Sour Beer Studies: Oudbeitje Lambic, Hanssens, Belgium

Oddly, a 750 ml label on a 375 ml bottle. The brewer tells us that this is a strawberry lambic, with the fruit sitting in the beer from one summer to the next spring. The importer gives a proportion of 1 kg of strawberries to every 4 litres. BAers warn that this is extremely sour but upon opening there is a waft of sweet strawberry jam. It’s on the cork. The glass has a hint of it in amongst strong musty barnyardy smells. Within a minutes, the jammy scent is gone.

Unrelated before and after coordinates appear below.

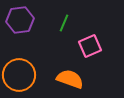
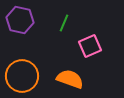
purple hexagon: rotated 20 degrees clockwise
orange circle: moved 3 px right, 1 px down
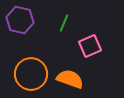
orange circle: moved 9 px right, 2 px up
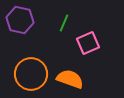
pink square: moved 2 px left, 3 px up
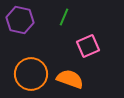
green line: moved 6 px up
pink square: moved 3 px down
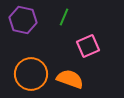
purple hexagon: moved 3 px right
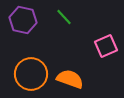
green line: rotated 66 degrees counterclockwise
pink square: moved 18 px right
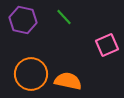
pink square: moved 1 px right, 1 px up
orange semicircle: moved 2 px left, 2 px down; rotated 8 degrees counterclockwise
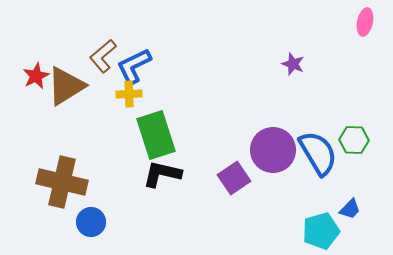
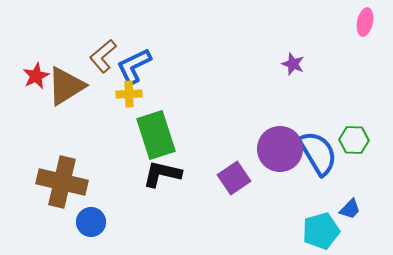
purple circle: moved 7 px right, 1 px up
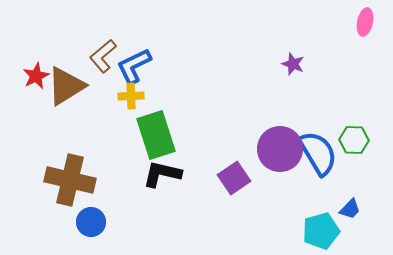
yellow cross: moved 2 px right, 2 px down
brown cross: moved 8 px right, 2 px up
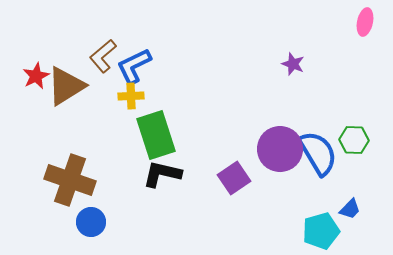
brown cross: rotated 6 degrees clockwise
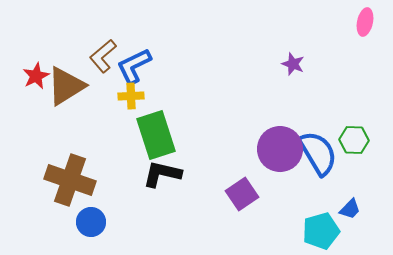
purple square: moved 8 px right, 16 px down
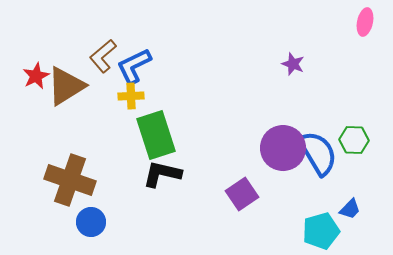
purple circle: moved 3 px right, 1 px up
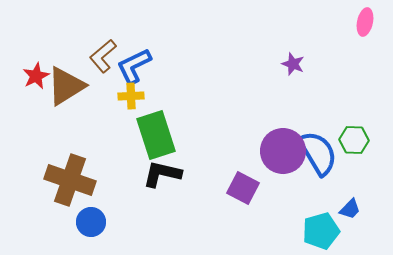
purple circle: moved 3 px down
purple square: moved 1 px right, 6 px up; rotated 28 degrees counterclockwise
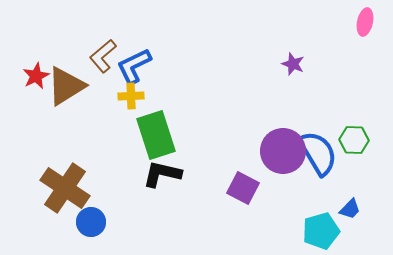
brown cross: moved 5 px left, 8 px down; rotated 15 degrees clockwise
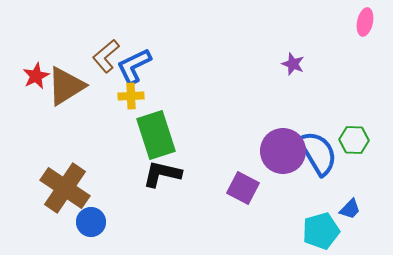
brown L-shape: moved 3 px right
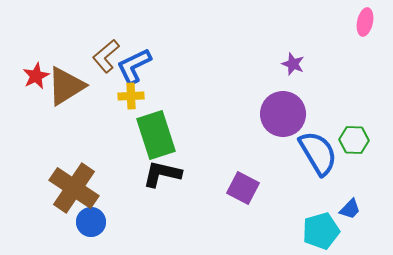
purple circle: moved 37 px up
brown cross: moved 9 px right
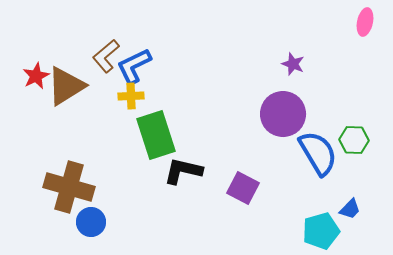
black L-shape: moved 21 px right, 3 px up
brown cross: moved 5 px left, 1 px up; rotated 18 degrees counterclockwise
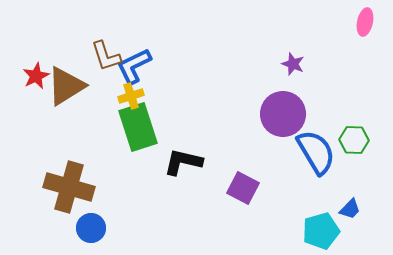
brown L-shape: rotated 68 degrees counterclockwise
yellow cross: rotated 15 degrees counterclockwise
green rectangle: moved 18 px left, 8 px up
blue semicircle: moved 2 px left, 1 px up
black L-shape: moved 9 px up
blue circle: moved 6 px down
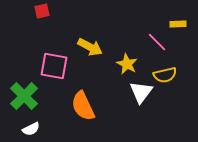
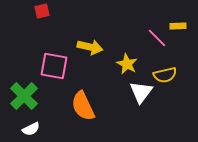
yellow rectangle: moved 2 px down
pink line: moved 4 px up
yellow arrow: rotated 15 degrees counterclockwise
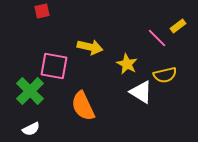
yellow rectangle: rotated 35 degrees counterclockwise
white triangle: rotated 35 degrees counterclockwise
green cross: moved 6 px right, 5 px up
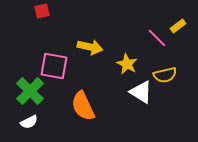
white semicircle: moved 2 px left, 7 px up
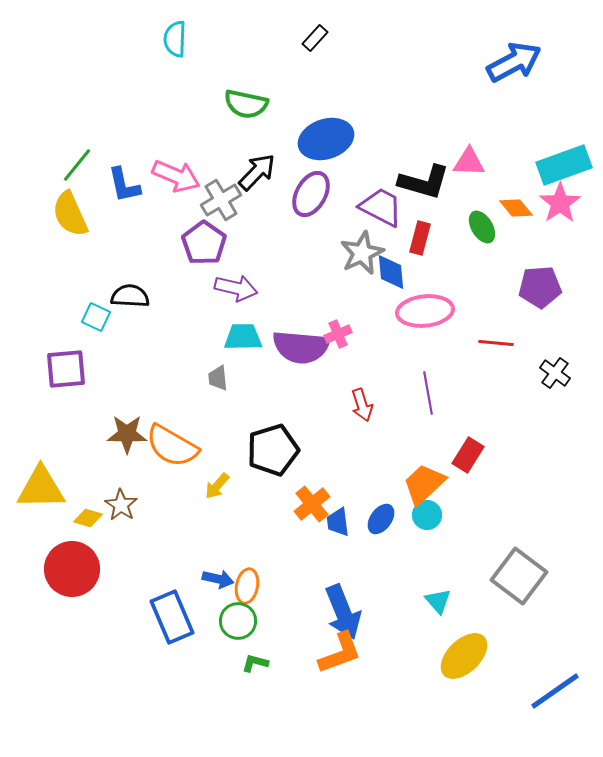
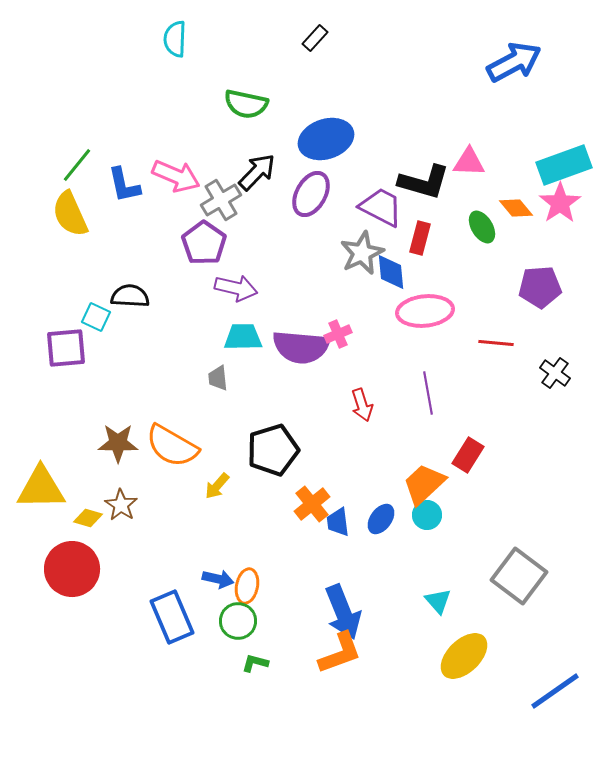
purple square at (66, 369): moved 21 px up
brown star at (127, 434): moved 9 px left, 9 px down
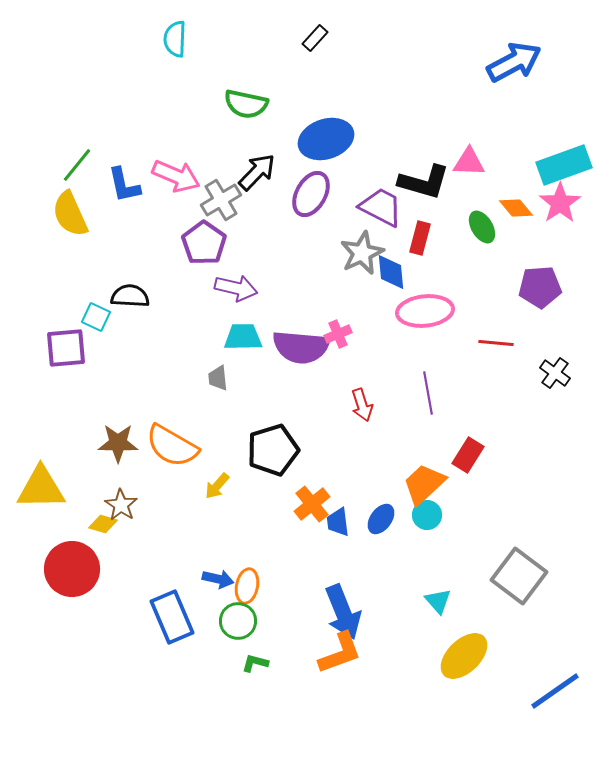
yellow diamond at (88, 518): moved 15 px right, 6 px down
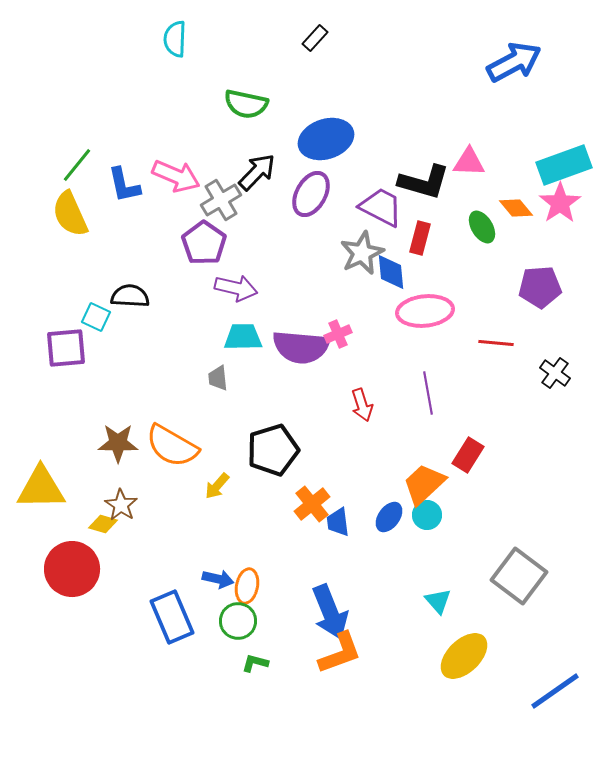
blue ellipse at (381, 519): moved 8 px right, 2 px up
blue arrow at (343, 612): moved 13 px left
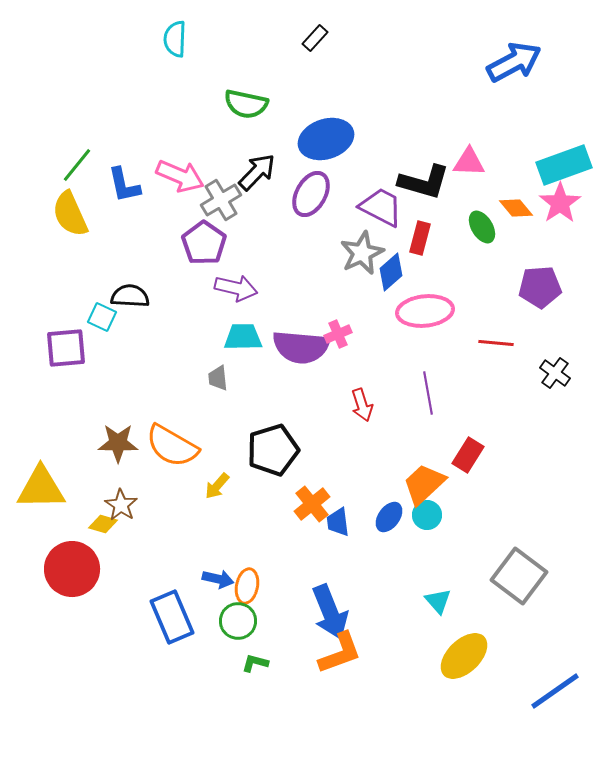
pink arrow at (176, 176): moved 4 px right
blue diamond at (391, 272): rotated 54 degrees clockwise
cyan square at (96, 317): moved 6 px right
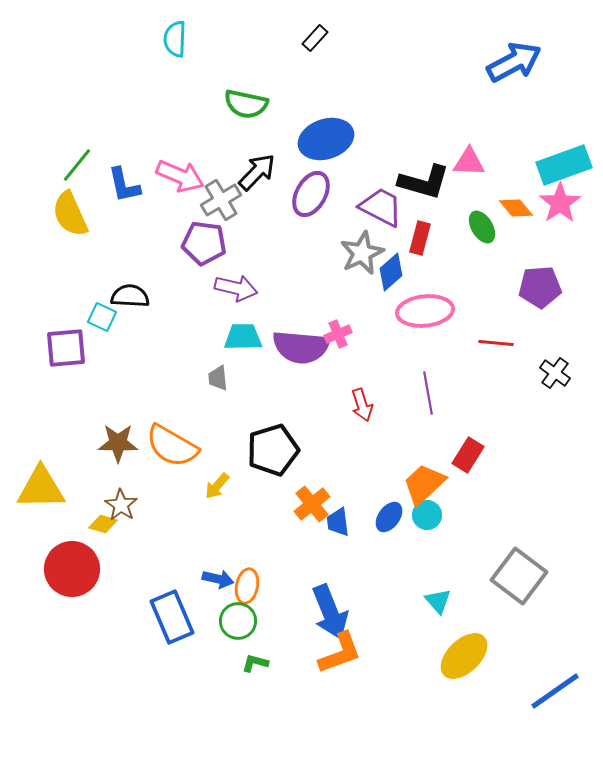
purple pentagon at (204, 243): rotated 27 degrees counterclockwise
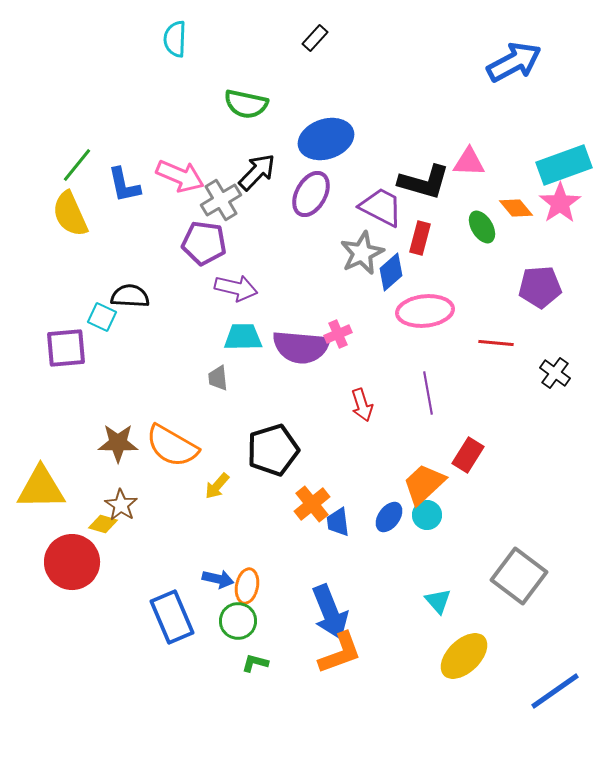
red circle at (72, 569): moved 7 px up
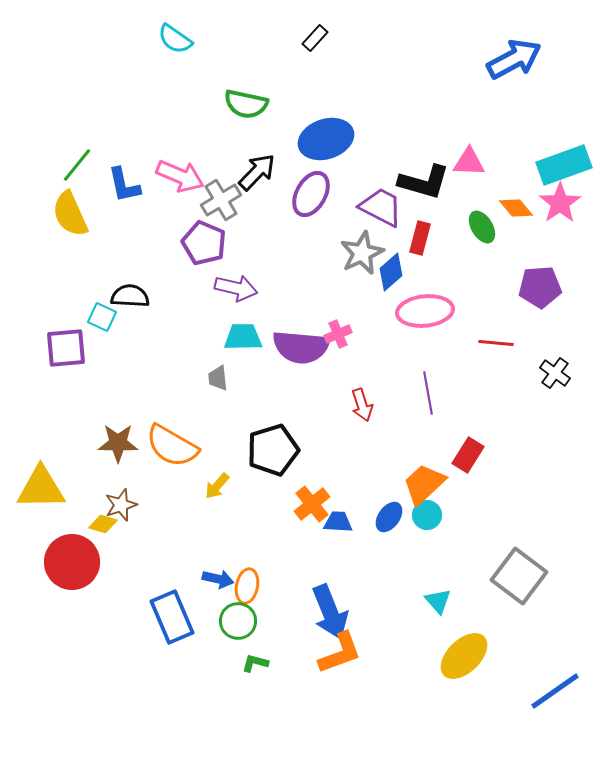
cyan semicircle at (175, 39): rotated 57 degrees counterclockwise
blue arrow at (514, 62): moved 3 px up
purple pentagon at (204, 243): rotated 15 degrees clockwise
brown star at (121, 505): rotated 20 degrees clockwise
blue trapezoid at (338, 522): rotated 100 degrees clockwise
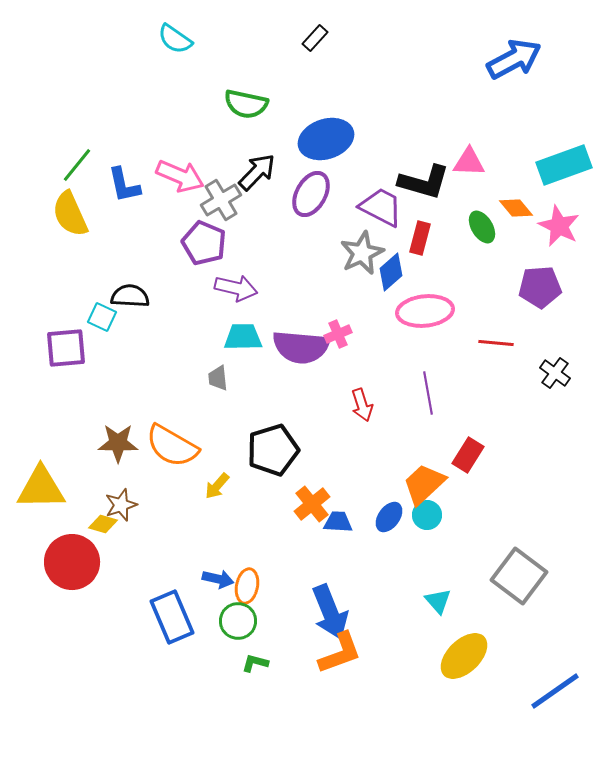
pink star at (560, 203): moved 1 px left, 23 px down; rotated 12 degrees counterclockwise
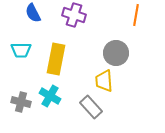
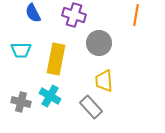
gray circle: moved 17 px left, 10 px up
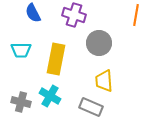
gray rectangle: rotated 25 degrees counterclockwise
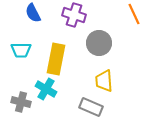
orange line: moved 2 px left, 1 px up; rotated 35 degrees counterclockwise
cyan cross: moved 4 px left, 7 px up
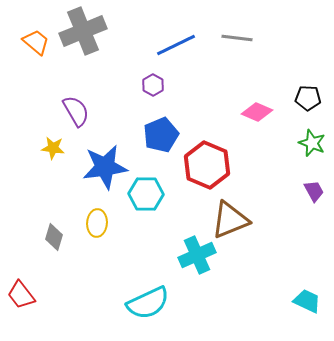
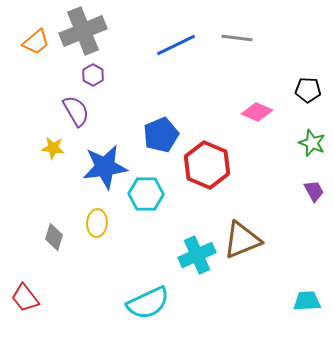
orange trapezoid: rotated 100 degrees clockwise
purple hexagon: moved 60 px left, 10 px up
black pentagon: moved 8 px up
brown triangle: moved 12 px right, 20 px down
red trapezoid: moved 4 px right, 3 px down
cyan trapezoid: rotated 28 degrees counterclockwise
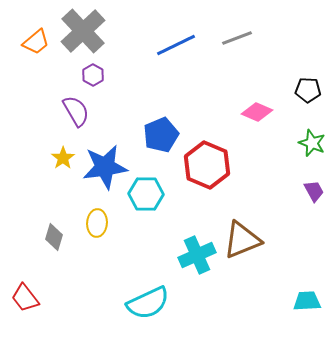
gray cross: rotated 21 degrees counterclockwise
gray line: rotated 28 degrees counterclockwise
yellow star: moved 10 px right, 10 px down; rotated 30 degrees clockwise
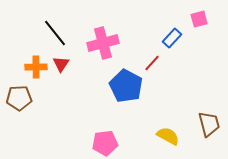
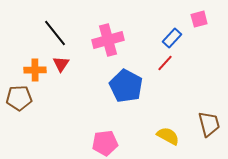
pink cross: moved 5 px right, 3 px up
red line: moved 13 px right
orange cross: moved 1 px left, 3 px down
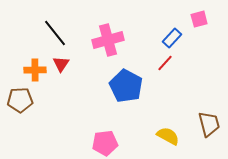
brown pentagon: moved 1 px right, 2 px down
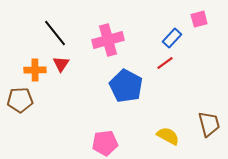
red line: rotated 12 degrees clockwise
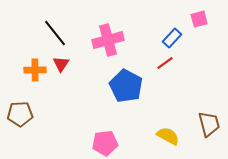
brown pentagon: moved 14 px down
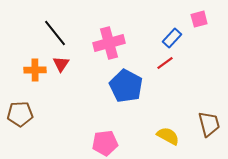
pink cross: moved 1 px right, 3 px down
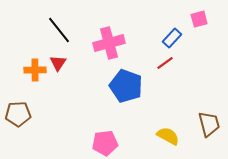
black line: moved 4 px right, 3 px up
red triangle: moved 3 px left, 1 px up
blue pentagon: rotated 8 degrees counterclockwise
brown pentagon: moved 2 px left
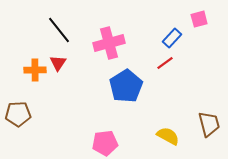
blue pentagon: rotated 20 degrees clockwise
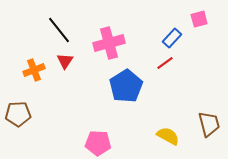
red triangle: moved 7 px right, 2 px up
orange cross: moved 1 px left; rotated 20 degrees counterclockwise
pink pentagon: moved 7 px left; rotated 10 degrees clockwise
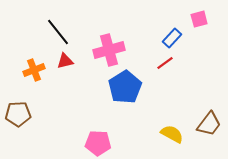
black line: moved 1 px left, 2 px down
pink cross: moved 7 px down
red triangle: rotated 42 degrees clockwise
blue pentagon: moved 1 px left, 1 px down
brown trapezoid: rotated 52 degrees clockwise
yellow semicircle: moved 4 px right, 2 px up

Very still medium straw ale under a fine white rim. In the mouth, there is musty hardwood, like a little bit of baseball bat, with a slightly bilious swelling that quickly recedes leaving sharp acid but also with a nod-ette to milkiness to the yeast and a dry strawberry note, like the white ones that got picked too early. A moderately gentle vinegar finish with some dry fruit. Taking small sips, you start to get into the beer, finding some of the flavours reorganizing and coming forward to be noted, believing the quote of Garrett Oliver’s that notes sharp cheddar cheese might have a point.

What to take from this beer? Maybe it is that dry lambics are perhaps sipping beers, the acid to be respected like the strength of a single malt whisky. Maybe it is to get past the acid and explore the other relatively muted scents and flavours. Whatever it is, Oudebeitje was not as harsh as past experience with dry lambics.